L. S.: « È stata un’esperienza fantastica che mi ha fatto conoscere mondi inimmaginabili, che mi ha segnata dentro e, da allora, applico, forse in modo più leggero, la sostenibilità a ogni lavoro che faccio. Per esempio, con Alce Nero sono entrata in contatto non solo con l’universo del cibo ma anche con il mondo degli agricoltori, affrontando la difficoltà di far capire alle persone come viene fatto un prodotto, cosa ci sia dietro. Ho imparato che il design deve essere a servizio di qualcosa che non sia l’oggetto stesso ed è come se per il mio lavoro avesse avuto inizio una nuova epoca, stimolando l’esigenza di rivedere la mia professionalità».

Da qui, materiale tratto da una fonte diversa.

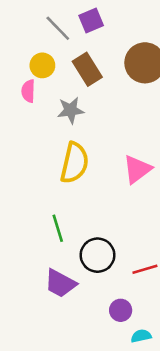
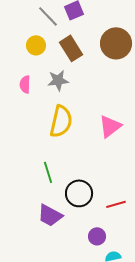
pink semicircle: (28, 91) -> (25, 84), moved

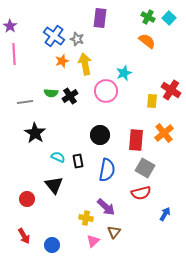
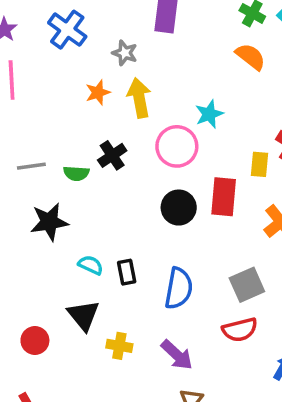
blue cross: (54, 36) -> (67, 30), moved
green semicircle: (51, 93) -> (76, 173), moved
black star: (35, 133) -> (49, 222), turned 30
black circle: (100, 135) -> (179, 208), moved
red rectangle: (136, 140) -> (224, 197), moved
gray square: (145, 168) -> (247, 285), turned 36
yellow cross: (86, 218) -> (119, 346), moved

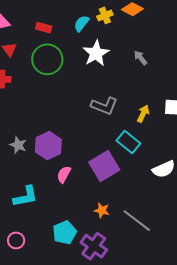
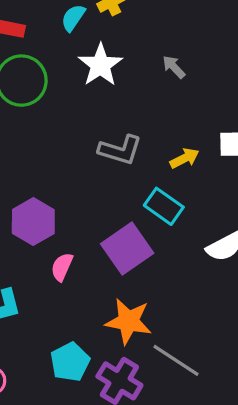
yellow arrow: (143, 114) -> (185, 158), turned 42
orange star: (102, 210) -> (128, 321), size x1.8
gray line: (137, 221) -> (176, 360), moved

Ci racconti qualcosa di più di Homi.
L. S.: « Homi nasce dall’esigenza di Fiera Milano di rinnovare Macef. Con Alessandro Agrati ricopro il ruolo di art director del progetto, occupandomi sin dall’inizio della scelta del nome, del contesto, dei colori e dell’immagine da veicolare al pubblico ed agli espositori. Come ho già spiegato, sono attratta dalla complessità e questo è un lavoro davvero stimolate: seguo gli allestimenti, la comunicazione, la scelta degli espositori e fornisco agli allestitori le indicazioni necessarie a dar vita ad un insieme armonico e piacevole per il visitatore. Dietro la riprogettazione del layout e dei preallestiti – sia dal punto di vista tecnico che cromatico – ci sono mesi di lavoro con Fiera Milano finalizzati a definire la nuova identità di questo evento. La fase di preparazione è stata lunga e impegnativa perché il disegno di Homi, con i suoi dieci satelliti, è decisamente complesso. Si è appena conclusa la seconda edizione e il progetto è in buona parte compiuto e inizia a vivere di un proprio respiro; il processo di implementazione continuerà ancora, per piccoli step, sino a completare questo disegno complessivo basato sul rapporto fiera-azienda-visitatore».
Quali incontri hanno segnato la sua esperienza professionale?
L. S.: «Lasciando la Colombia sono andata alla scoperta di tante cose di cui avevo sentito parlare perché le volevo finalmente toccare con mano: sapeste quanti miti mi sono caduti! Di contro ho avuto l’opportunità di conoscere grandi persone tra cui Armando Testa con cui negli anni Ottanta ho creato un dialogo professionale che mi ha arricchito moltissimo. Ho avuto la fortuna di imbattermi in persone che mi hanno guidato nel mondo del design, offrendomi opportunità, incitandomi a proseguire per la strada che stavo percorrendo o fornendomi suggerimenti preziosi su cosa potessi migliorare o modificare: queste sono le vere figure di riferimento nella mia carriera. Se invece vogliamo nominare i designer che mi hanno affascinata già da quando ero studente, allora ripenso a Sottsass e Mendini che vedevo pubblicati sulle pagine di Domus che arrivava in Colombia insieme ad altre riviste straniere».
È bello che il suo pensiero corra subito ai compagni di viaggio.
L. S.: «Quando creo un oggetto, in fondo, non sono mai sola e, proprio per questo, il progetto non è mai solo mio. Non importa da chi sia partita l’idea ma senza il lavoro di équipe l’oggetto non prende vita: ognuno di noi ha i propri limiti e le proprie competenze, per questo abbiamo bisogno degli altri. Se penso ai lavori realizzati in America Latina non posso dimenticare degli artigiani cui sono legatissima, se penso a Homi mi viene in mente una grande squadra e non mi crea problemi riconoscere che è grazie a loro che ho ottenuto certi risultati».